Allergiker müssen den Stoff meiden, gegen den ihr Körper rebelliert. Geht das auch, wenn dieser Stoff zum Job gehört? „In vielen Fällen ja“, sagt Dr. Anette Wahl-Wachendorf, Leiterin des Arbeitsmedizinischen Dienstes der BG BAU, im Gespräch mit next.




Dr. Anette
Wahl-Wachendorf
next: Frau Dr. Wahl-Wachendorf, jedes Jahr brechen mehrere tausend Jugendliche ihre Ausbildung ab, weil sie auf einen oder mehrere Arbeitsstoffe allergisch reagieren. Warum erwischt es so viele schon kurz nach dem Berufseinstieg?

Wahl-Wachendorf: Es ist leider so, dass durch die generell starke Zunahme von Allergien viele Jugendliche bei Berufsbeginn schon gesundheitlich vorbelastet sind. Wer beispielsweise mit Heuschnupfen, Asthma oder Neurodermitis in den Beruf startet, für den ist das Risiko viel höher, während der Arbeit eine weitere Allergie zu bekommen, als für einen Nichtallergiker. Oder die bestehende verschlimmert sich. Oft wissen die Jugendlichen gar nichts von ihrer Anfälligkeit oder nehmen sie nicht ernst, weil die Symptome nie besonders stark ausgeprägt waren. Es kann dann sein, dass sie einen für sich ungünstigen Beruf wählen. Es gibt darüber hinaus natürlich auch Gründe, die mit der Arbeitssituation vor Ort zu tun haben.

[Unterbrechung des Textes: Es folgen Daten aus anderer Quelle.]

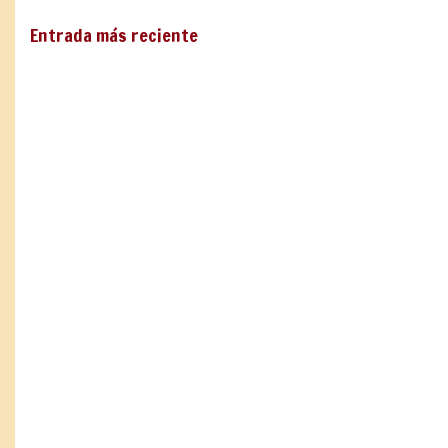
Entrada más reciente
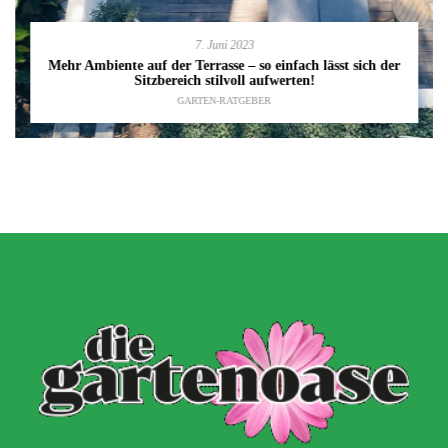
7. Juni 2023
Mehr Ambiente auf der Terrasse – so einfach lässt sich der
Sitzbereich stilvoll aufwerten!
GARTEN-RATGEBER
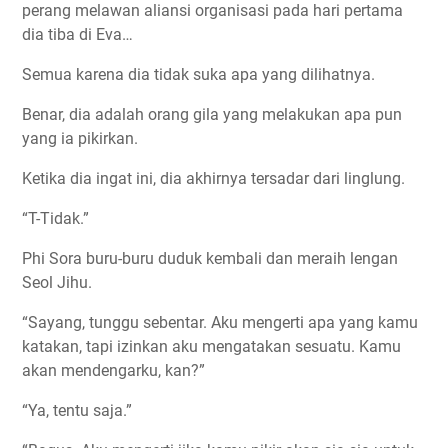
perang melawan aliansi organisasi pada hari pertama
dia tiba di Eva…
Semua karena dia tidak suka apa yang dilihatnya.
Benar, dia adalah orang gila yang melakukan apa pun
yang ia pikirkan.
Ketika dia ingat ini, dia akhirnya tersadar dari linglung.
“T-Tidak.”
Phi Sora buru-buru duduk kembali dan meraih lengan
Seol Jihu.
“Sayang, tunggu sebentar. Aku mengerti apa yang kamu
katakan, tapi izinkan aku mengatakan sesuatu. Kamu
akan mendengarku, kan?”
“Ya, tentu saja.”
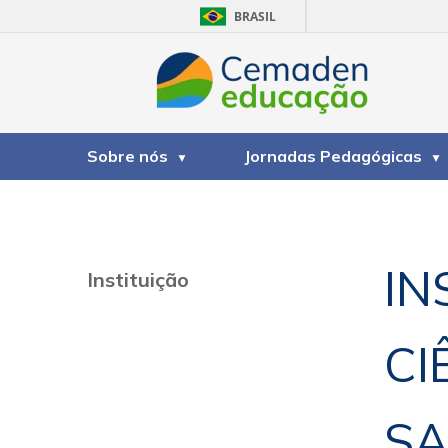
BRASIL
Sobre nós
Jornadas Pedagógicas
IN
Instituição
CI
SA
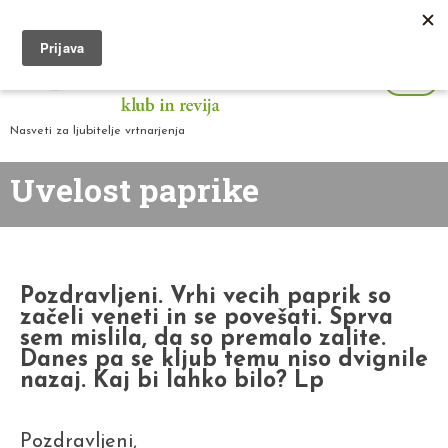
Nasveti za ljubitelje vrtnarjenja
Uvelost paprike
Pozdravljeni. Vrhi vecih paprik so
začeli veneti in se povešati. Sprva
sem mislila, da so premalo zalite.
Danes pa se kljub temu niso dvignile
nazaj. Kaj bi lahko bilo? Lp
Pozdravljeni,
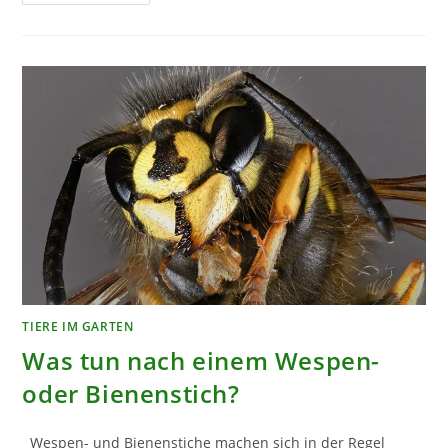
GRÜNDE,
DIE
FÜR
EIN
GEWÄCHSHAUS
SPRECHEN
TIERE IM GARTEN
Was tun nach einem Wespen-
oder Bienenstich?
Wespen- und Bienenstiche machen sich in der Regel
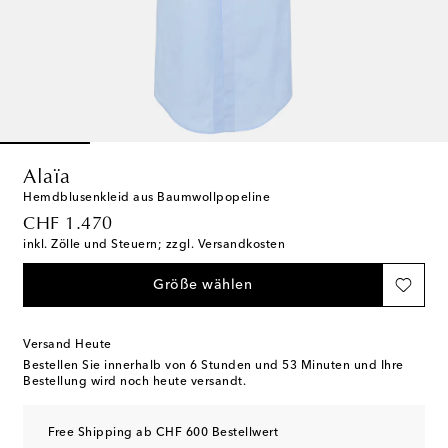
Alaïa
Hemdblusenkleid aus Baumwollpopeline
original price
CHF 1.470
inkl. Zölle und Steuern; zzgl. Versandkosten
Größe wählen
Versand Heute
Bestellen Sie innerhalb von
6 Stunden und 53 Minuten
und Ihre
Bestellung wird noch heute versandt.
Free Shipping ab CHF 600 Bestellwert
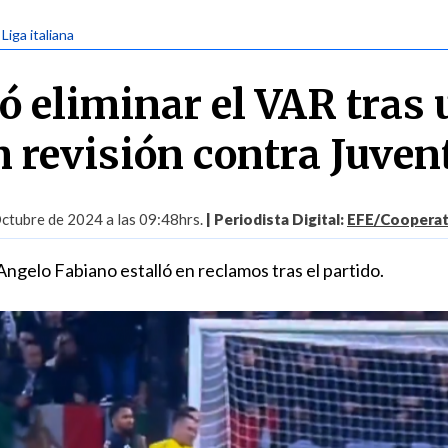
 Liga italiana
ó eliminar el VAR tras 
n revisión contra Juven
ctubre de 2024 a las 09:48hrs.
| Periodista Digital:
EFE/Cooperati
Angelo Fabiano estalló en reclamos tras el partido.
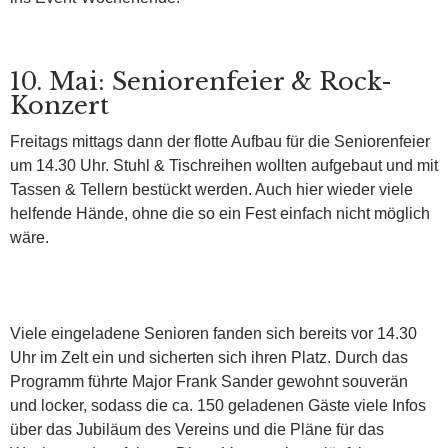
10. Mai: Seniorenfeier & Rock-
Konzert
Freitags mittags dann der flotte Aufbau für die Seniorenfeier
um 14.30 Uhr. Stuhl & Tischreihen wollten aufgebaut und mit
Tassen & Tellern bestückt werden. Auch hier wieder viele
helfende Hände, ohne die so ein Fest einfach nicht möglich
wäre.
Viele eingeladene Senioren fanden sich bereits vor 14.30
Uhr im Zelt ein und sicherten sich ihren Platz. Durch das
Programm führte Major Frank Sander gewohnt souverän
und locker, sodass die ca. 150 geladenen Gäste viele Infos
über das Jubiläum des Vereins und die Pläne für das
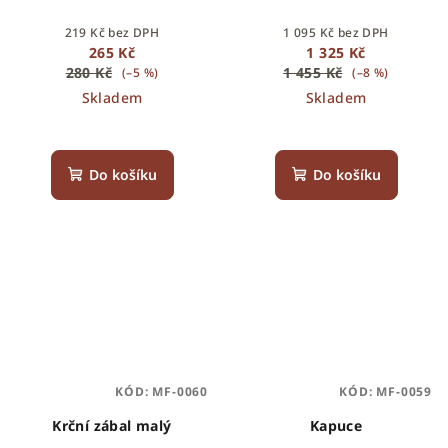
219 Kč bez DPH
1 095 Kč bez DPH
265 Kč
1 325 Kč
280 Kč
1 455 Kč
(–5 %)
(–8 %)
Skladem
Skladem
Do košíku
Do košíku
KÓD:
MF-0060
KÓD:
MF-0059
Krční zábal malý
Kapuce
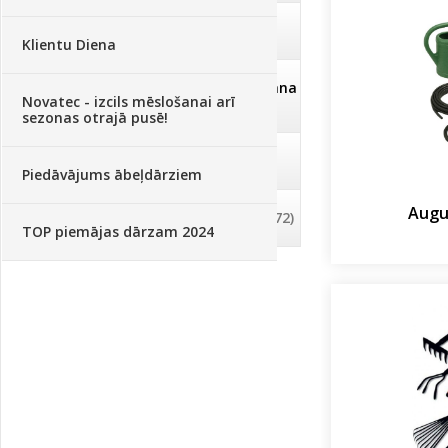
Deratizācija, dezinsekcija
(95)
Klientu Diena
Dezinfekcija, tīrīšana, mazgāšana
Novatec - izcils mēslošanai arī
(29)
sezonas otrajā pusē!
Dažādi
(75)
Piedāvājums ābeļdārziem
Augu
Palīglīdzekļi augu audzēšanai
(72)
TOP piemājas dārzam 2024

Quelle: Fotolia/Yury Shirokov


Welche Berufsgruppen sind besonders gefährdet?
Vor allem Bäcker und Friseure, aber auch Beschäftigte im Gesundheitsdienst und in der Pflege, Reinigungskräfte, Zahntechniker, Maler, Metall- und Bauarbeiter – die Liste ist noch lange nicht zu Ende. Ein erhöhtes Risiko besteht in praktisch allen Berufen, in denenman vielmitWasser, Chemikalien, Lebensmitteln, Staub, Schmutz, Pflanzen oder Tieren in Berührung kommt.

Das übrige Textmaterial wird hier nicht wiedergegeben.